Object space
An Object space refers to a known set of features in the environment that is observed in our calibration data. This often takes the form of a fiducial marker, a calibration target, or similar mechanism. This is one of the main user inputs to MetriCal, along with the system's Plex and calibration dataset.
One of the most difficult problems in calibration is that of cross-modality data correlation. A camera is fundamentally 2D, while Lidar is 3D. How do we bridge the gap? By using the right object space! Many seasoned calibrators are familiar with the checkerboards and grids that are used for camera calibration; these are object spaces as well.
Object spaces as used by MetriCal help define the parameters needed to accurately and precisely detect and manipulate features seen across modalities in the environment. This section serves as a reference for the different kinds of object spaces, detectors, and features supported by MetriCal; and perhaps more importantly, how to combine these object spaces.
Diving Into The Unknown(s)
Calibration processes often use external sources of knowledge to learn values that a component (a camera, for instance) couldn't derive on its own. Continuing the example with cameras as our component of reference — there's no sense of scale in a photograph. A photo of a mountain could be larger than life, or it could be a diorama; the camera has no way of knowing, and the image unto itself has no way to communicate the metric scale of what it contains.
This is where object spaces come into play. If we place a target with known metric properties in the image, we now have a reference for metric space.
Most component types require some target field like this for proper calibration. For LiDAR we use the a circular target comprising a checkerboard and some retroreflective tape; Similarly, for cameras MetriCal supports a whole host of different checkerboards and signalized markers. Each of these fiducials is referred to as an object space.
Object spaces are Optimized
In MetriCal, even object space points have covariance! This reflects the imperfection of real life; even the sturdiest target can warp and bend, which will create uncertainty. We embed this possibility in the covariance value of each object space point. That way, you can have greater certainty of the results, even if your target is not the perfectly "flat" or idealized geometric abstraction that is often assumed in calibration software.

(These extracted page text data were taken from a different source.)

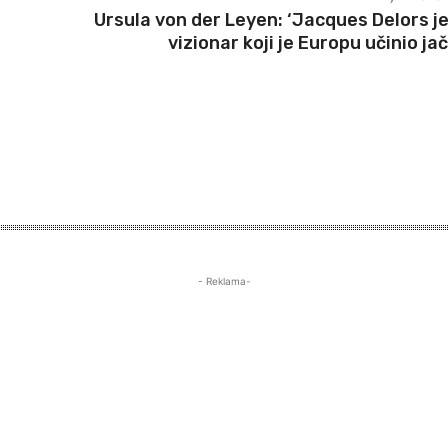
Ursula von der Leyen: ‘Jacques Delors je
vizionar koji je Europu učinio ja
- Reklama-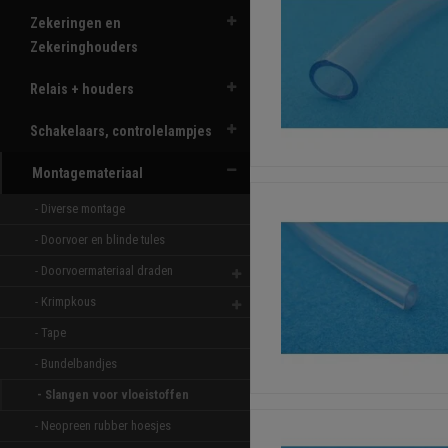
Zekeringen en
Zekeringhouders
Relais + houders
Schakelaars, controlelampjes
Montagemateriaal
- Diverse montage 
- Doorvoer en blinde tules 
- Doorvoermateriaal draden 
- Krimpkous 
- Tape 
- Bundelbandjes 
- Slangen voor vloeistoffen 
- Neopreen rubber hoesjes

One of the most unique capabilities of MetriCal is the ability to optimize object space. With MetriCal, it is possible to calibrate with boards that are imperfect without inducing projective compensation errors back into your final results.
Multi-Target Calibrations? No Problem.
In addition to MetriCal's ability to optimize the object space, MetriCal can also optimize across multiple object spaces. By specifying multiple targets in a scene, it becomes possible to calibrate complex scenarios that wouldn't otherwise be feasible. For example, MetriCal can optimize an extrinsic between two cameras with zero overlap if multiple object spaces are used.
Serialization and Schema
Like our plex structure, object spaces are serialized as JSON objects or files and are passed into MetriCal for many of its different modes. We list an example JSON object below, in addition to a brief description of the keys and types of the object space JSON serialized format.
- Example JSON
- Field Descriptions
{
"object_spaces": {
"24e6df7b-b756-4b9c-a719-660d45d796bf": {
"descriptor": {
"variances": [0.0002, 0.0002, 0.0002]
},
"detector": {
"markerboard": {
"checker_length": 0.125,
"corner_height": 7,
"marker_dictionary": "Aruco4x4_1000",
"marker_id_offset": 0,
"marker_length": 0.097,
"corner_width": 7
}
}
},
"123cdf7b-b756-4b9c-a719-660d45d795ae": {
"descriptor": {
"variances": [0.0002, 0.0002, 0.0002]
},
"detector": {
"markerboard": {
"checker_length": 0.125,
"corner_height": 7,
"marker_dictionary": "Aruco4x4_1000",
"marker_id_offset": 30,
"marker_length": 0.097,
"corner_width": 7
}
}
},
"34e6df7b-b756-4b9c-a719-660d45d796bf": {
"descriptor": {
"variances": [1.0, 1.0, 1.0]
},
"detector": {
"circle": {
"radius": 0.60
}
}
}
},
"spatial_constraints": [],
"mutual_construction_groups": [
[
"24e6df7b-b756-4b9c-a719-660d45d796bf",
"34e6df7b-b756-4b9c-a719-660d45d796bf"
]
]
}
Field | Type | Description |
---|---|---|
object_spaces | A map of UUID to object space objects | The collection of object spaces (identified by UUID) to use. This comprises detector/descriptor pairs for each object space. |
spatial_constraints | An array of spatial constraint objects (between object spaces) | The spatial constraitns (extrinsics and covariances) between multiple object spaces, if any. |
mutual_construction_groups | A set of object space UUIDs | Describes sets of object spaces that exist as a mutual construction. This means that the object spaces are in fact part of the same board, or otherwise joined together in some meaningful way. At present, this only applies to our LiDAR circle target. |
The above example demonstrates a multi-object space setup with two ChArUco boards, each using the
same Aruco4x4_1000
dictionary, combined with our LiDAR circle object space.